RECORDED DATA.

__________

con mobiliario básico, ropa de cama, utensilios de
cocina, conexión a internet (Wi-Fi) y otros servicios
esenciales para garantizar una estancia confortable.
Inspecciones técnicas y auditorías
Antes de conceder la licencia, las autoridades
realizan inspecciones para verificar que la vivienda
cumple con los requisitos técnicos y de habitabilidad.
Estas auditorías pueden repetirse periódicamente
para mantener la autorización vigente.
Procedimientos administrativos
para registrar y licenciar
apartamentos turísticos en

__________

Repeat, word for word, the lines above between the line holding "Antes de conceder" and the line holding "para mantener la autorización vigente.", inclusive; omit everything else.

ANSWER FOR THE TASK.
Antes de conceder la licencia, las autoridades
realizan inspecciones para verificar que la vivienda
cumple con los requisitos técnicos y de habitabilidad.
Estas auditorías pueden repetirse periódicamente
para mantener la autorización vigente.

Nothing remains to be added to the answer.